Wasteful Expenditure: ANC's defence as desperate as it is disingenuous
The ANC's response to the ever-growing amount its representatives in public office have wasted on privilege and luxury is fairly breathtaking. Rather than come up with a plan to cut back on lavish spending on items such as luxury cars, top-end hotels and extravagant dinners, the ANC National Spokesperson Jackson Mthembu defended such spending, stating - unapologetically - that ‘no luxury can be derived in staying and working from a hotel environment where you have no total privacy than staying in a proper home'. These are the words of a dissembler. They are disingenuous and dishonest: a shameful veneer designed to gloss over the anti-poor behaviour that has seen over R1.5 billion wasted on self-indulgence.
It is reported that serial-splurger Blade Nzimande has joined Siphiwe Nyanda as high flying residents of the five star Mount Nelson Hotel in Cape Town. Their respective homes must be truly spectacular given the specifications of the Mount Nelson Hotel.

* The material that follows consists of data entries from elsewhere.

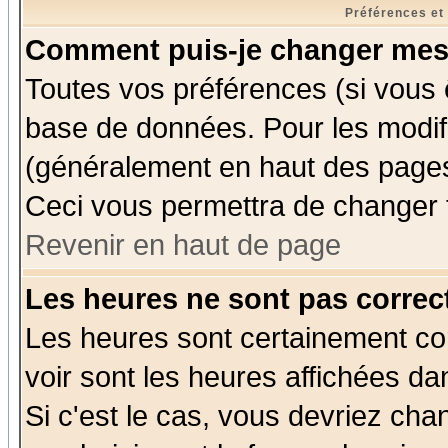
Préférences et
Comment puis-je changer mes
Toutes vos préférences (si vous 
base de données. Pour les modifie
(généralement en haut des pages,
Ceci vous permettra de changer 
Revenir en haut de page
Les heures ne sont pas correct
Les heures sont certainement cor
voir sont les heures affichées da
Si c'est le cas, vous devriez cha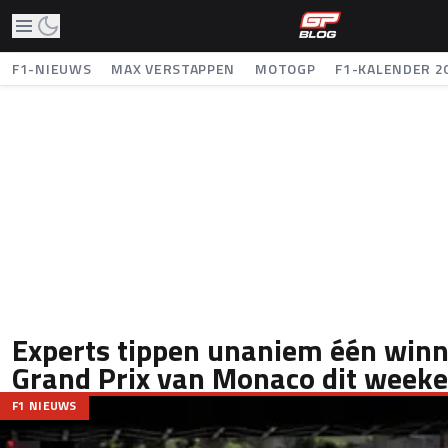
F1-NIEUWS
MAX VERSTAPPEN
MOTOGP
F1-KALENDER 2
Experts tippen unaniem één winn
Grand Prix van Monaco dit week
F1 NIEUWS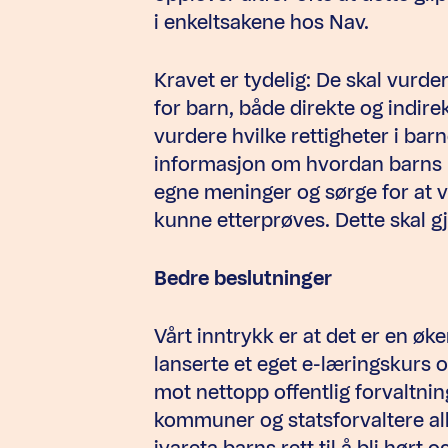
i enkeltsakene hos Nav.
Kravet er tydelig: De skal vurde
for barn, både direkte og indire
vurdere hvilke rettigheter i b
informasjon om hvordan barns re
egne meninger og sørge for at 
kunne etterprøves. Dette skal g
Bedre beslutninger
Vårt inntrykk er at det er en ø
lanserte et eget e-læringskurs om
mot nettopp offentlig forvaltning
kommuner og statsforvaltere all
ivareta barns rett til å bli hørt 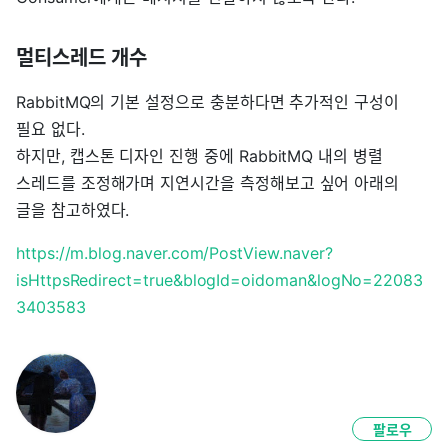
멀티스레드 개수
RabbitMQ의 기본 설정으로 충분하다면 추가적인 구성이
필요 없다.
하지만, 캡스톤 디자인 진행 중에 RabbitMQ 내의 병렬
스레드를 조정해가며 지연시간을 측정해보고 싶어 아래의
글을 참고하였다.
https://m.blog.naver.com/PostView.naver?
isHttpsRedirect=true&blogId=oidoman&logNo=22083
3403583
팔로우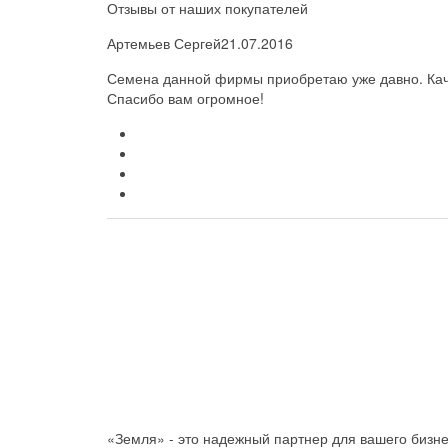
Отзывы от наших покупателей
Артемьев Сергей
21.07.2016
Семена данной фирмы приобретаю уже давно. Каче
Спасибо вам огромное!
«Земля» - это надежный партнер для вашего бизн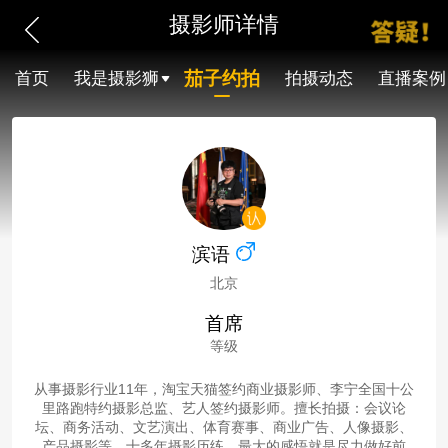
摄影师详情
茄子约拍
首页
我是摄影狮
拍摄动态
直播案例
滨语
北京
首席
等级
从事摄影行业11年，淘宝天猫签约商业摄影师、李宁全国十公
里路跑特约摄影总监、艺人签约摄影师。擅长拍摄：会议论
坛、商务活动、文艺演出、体育赛事、商业广告、人像摄影、
产品摄影等。十多年摄影历练，最大的感悟就是尽力做好前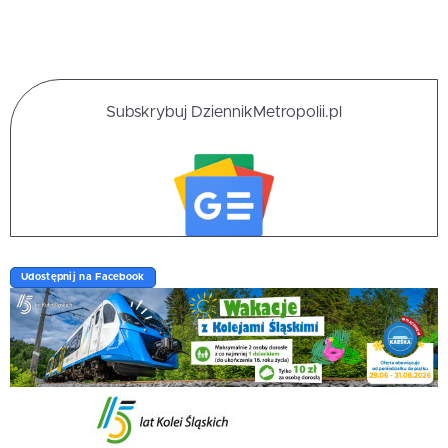
Subskrybuj DziennikMetropolii.pl
Udostępnij na Facebook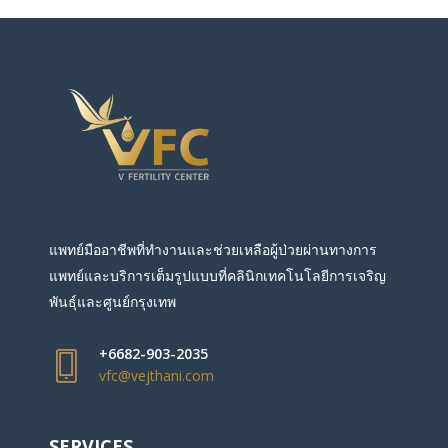
แพทย์มืออาชีพที่ทำงานและช่วยเหลือผู้ป่วยผ่านทางการ
แพทย์และบริการเต็มรูปแบบที่คลินิกเทคโนโลยีการเจริญ
พันธุ์และศูนย์กรุงเทพ
+6682-903-2035
vfc@vejthani.com
SERVICES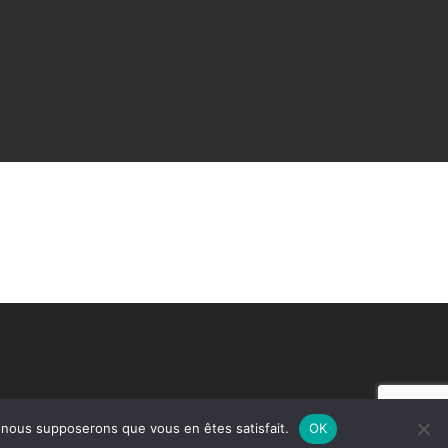
e, nous supposerons que vous en êtes satisfait.
OK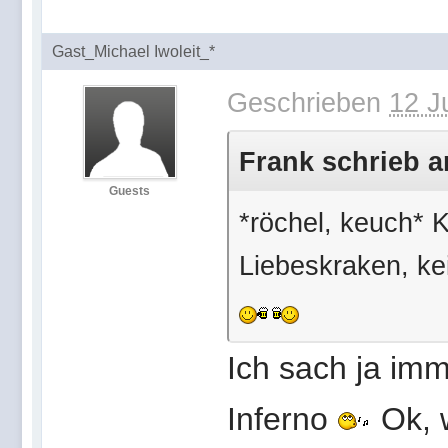
Gast_Michael Iwoleit_*
Geschrieben
12 J
Frank schrieb a
Guests
*röchel, keuch* 
Liebeskraken, kein
Ich sach ja imm
Inferno
Ok, w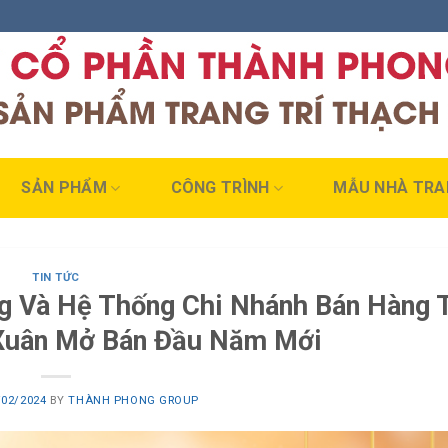
SẢN PHẨM
CÔNG TRÌNH
MẪU NHÀ TRA
TIN TỨC
g Và Hệ Thống Chi Nhánh Bán Hàng 
Xuân Mở Bán Đầu Năm Mới
/02/2024
BY
THÀNH PHONG GROUP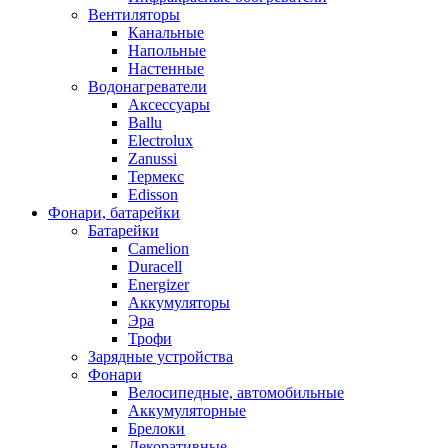
Вентиляторы
Канальные
Напольные
Настенные
Водонагреватели
Аксессуары
Ballu
Electrolux
Zanussi
Термекс
Edisson
Фонари, батарейки
Батарейки
Camelion
Duracell
Energizer
Аккумуляторы
Эра
Трофи
Зарядные устройства
Фонари
Велосипедные, автомобильные
Аккумуляторные
Брелоки
Декоративные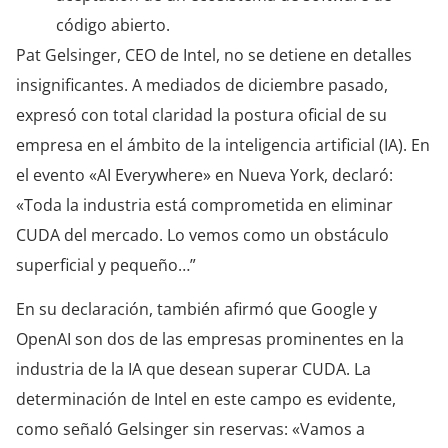
código abierto.
Pat Gelsinger, CEO de Intel, no se detiene en detalles
insignificantes. A mediados de diciembre pasado,
expresó con total claridad la postura oficial de su
empresa en el ámbito de la inteligencia artificial (IA). En
el evento «AI Everywhere» en Nueva York, declaró:
«Toda la industria está comprometida en eliminar
CUDA del mercado. Lo vemos como un obstáculo
superficial y pequeño…”
En su declaración, también afirmó que Google y
OpenAI son dos de las empresas prominentes en la
industria de la IA que desean superar CUDA. La
determinación de Intel en este campo es evidente,
como señaló Gelsinger sin reservas: «Vamos a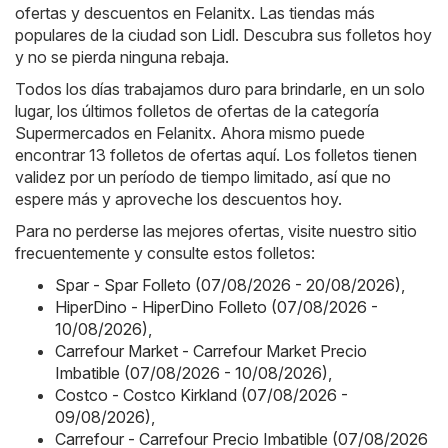
ofertas y descuentos en Felanitx. Las tiendas más
populares de la ciudad son
Lidl
. Descubra sus folletos hoy
y no se pierda ninguna rebaja.
Todos los días trabajamos duro para brindarle, en un solo
lugar, los últimos folletos de ofertas de la categoría
Supermercados en Felanitx. Ahora mismo puede
encontrar 13 folletos de ofertas aquí. Los folletos tienen
validez por un período de tiempo limitado, así que no
espere más y aproveche los descuentos hoy.
Para no perderse las mejores ofertas, visite nuestro sitio
frecuentemente y consulte estos folletos:
Spar - Spar Folleto (07/08/2026 - 20/08/2026)
,
HiperDino - HiperDino Folleto (07/08/2026 -
10/08/2026)
,
Carrefour Market - Carrefour Market Precio
Imbatible (07/08/2026 - 10/08/2026)
,
Costco - Costco Kirkland (07/08/2026 -
09/08/2026)
,
Carrefour - Carrefour Precio Imbatible (07/08/2026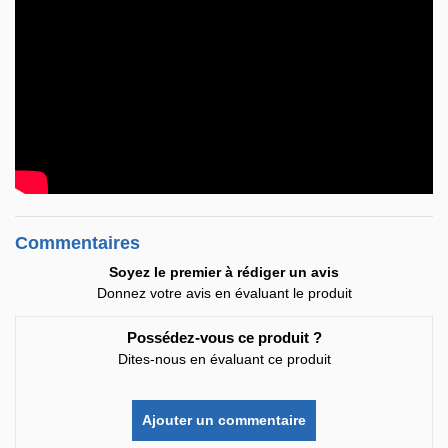
Commentaires
Soyez le premier à rédiger un avis
Donnez votre avis en évaluant le produit
Possédez-vous ce produit ?
Dites-nous en évaluant ce produit
Ajouter un commentaire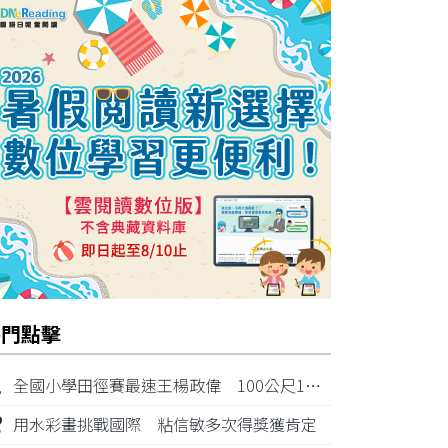
熱門點擊
1
全國小學田徑賽最速王楊政偉 100公尺11秒87奪金
2
用水彩畫挑戰國際 粘信敏多次得獎獲肯定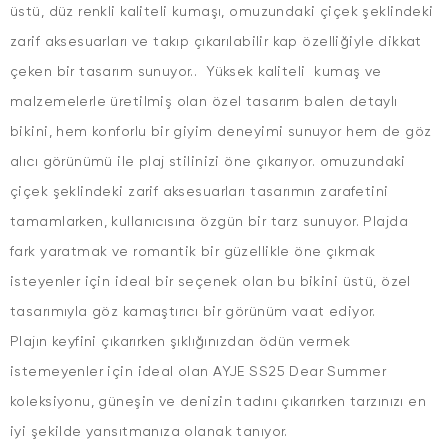
üstü, düz renkli kaliteli kumaşı, omuzundaki çiçek şeklindeki
zarif aksesuarları ve takıp çıkarılabilir kap özelliğiyle dikkat
çeken bir tasarım sunuyor.. Yüksek kaliteli kumaş ve
malzemelerle üretilmiş olan özel tasarım balen detaylı
bikini, hem konforlu bir giyim deneyimi sunuyor hem de göz
alıcı görünümü ile plaj stilinizi öne çıkarıyor. omuzundaki
çiçek şeklindeki zarif aksesuarları tasarımın zarafetini
tamamlarken, kullanıcısına özgün bir tarz sunuyor. Plajda
fark yaratmak ve romantik bir güzellikle öne çıkmak
isteyenler için ideal bir seçenek olan bu bikini üstü, özel
tasarımıyla göz kamaştırıcı bir görünüm vaat ediyor.
Plajın keyfini çıkarırken şıklığınızdan ödün vermek
istemeyenler için ideal olan AYJE SS25 Dear Summer
koleksiyonu, güneşin ve denizin tadını çıkarırken tarzınızı en
iyi şekilde yansıtmanıza olanak tanıyor.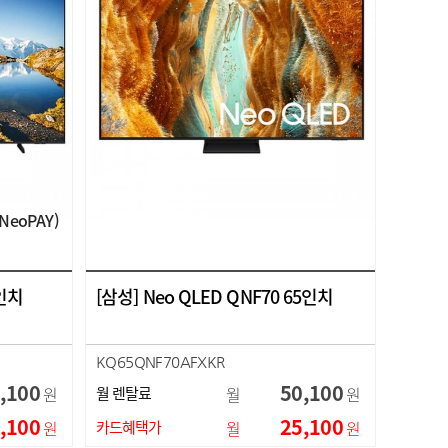
NeoPAY)
8인치
[삼성] Neo QLED QNF70 65인치
KQ65QNF70AFXKR
,100
50,100
원
월 렌탈료
월
원
,100
25,100
원
카드혜택가
월
원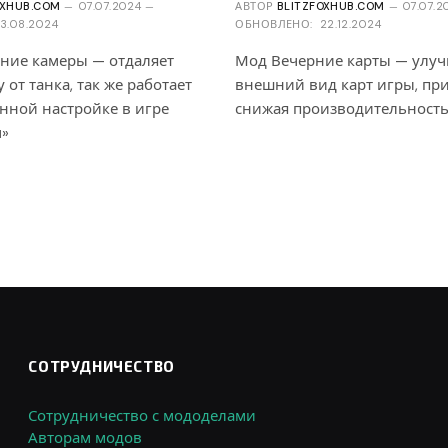
OXHUB.COM
07.07.2024
АВТОР
BLITZFOXHUB.COM
07.07.2
13.08.2024
ОБНОВЛЕНО:
22.12.2024
ние камеры — отдаляет
Мод Вечерние карты — улу
 от танка, так же работает
внешний вид карт игры, при
нной настройке в игре
снижая производительност
м»
СОТРУДНИЧЕСТВО
Сотрудничество с мододелами
Авторам модов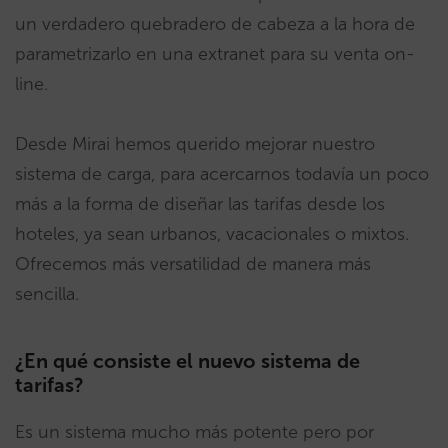
un verdadero quebradero de cabeza a la hora de
parametrizarlo en una extranet para su venta on-
line.
Desde Mirai hemos querido mejorar nuestro
sistema de carga, para acercarnos todavía un poco
más a la forma de diseñar las tarifas desde los
hoteles, ya sean urbanos, vacacionales o mixtos.
Ofrecemos más versatilidad de manera más
sencilla.
¿En qué consiste el nuevo sistema de
tarifas?
Es un sistema mucho más potente pero por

The hotel website boasts the following ‘luxuries':
- Luxurious rooms and suites, spacious, grand and elegant, with spectacular views of Table Mountain and the verdant hotel gardens, and spacious lounges and dining areas.
- Two heated swimming pools within the hotel's lush ‘urban oasis' garden setting
- Magnificent flood-lit tennis courts located behind sprawling tennis court lawns
- A well equipped fitness centre, complete with personal trainers
- A new yoga, complete with feature inspiring music, fresh flowers, candlelight, therapeutic scents and post-yoga refreshments
- On-site golf practice net
- On-site hair salon
- Among the best restaurants in Cape Town - including one offering buffet breakfasts and alfresco lunches served on sun-splashed terraces.
- A world class holistic spa experience, where the trilogy of mind, body and spirit is nurtured
Presumably these are standard items in each Minister's personal residence.
Mthembu's response encapsulates the ‘bling' attitude towards public funds that the ANC has increasingly acquired under the Zuma administration, one that sees the state as a vehicle for personal enrichment at the expense of ordinary South Africans.
With unemployment rising across the eight ANC-controlled provinces, and many communities suffering as a result of poor service delivery - itself a consequence of the ANC's misguided policy of ‘cadre deployment' - Mthembu's outburst reveals just how out of touch the ANC has become under the current administration. Despite having wasted close to R 1.5 billion on unnecessary luxuries for Ministers, Deputy Ministers and public officials, Mthembu went so far as to say there was ‘nothing immoral' about such spending and instead suggested that news reports documenting wasteful and fruitless expenditure by senior ANC members amounted to an ‘abuse of press freedom'.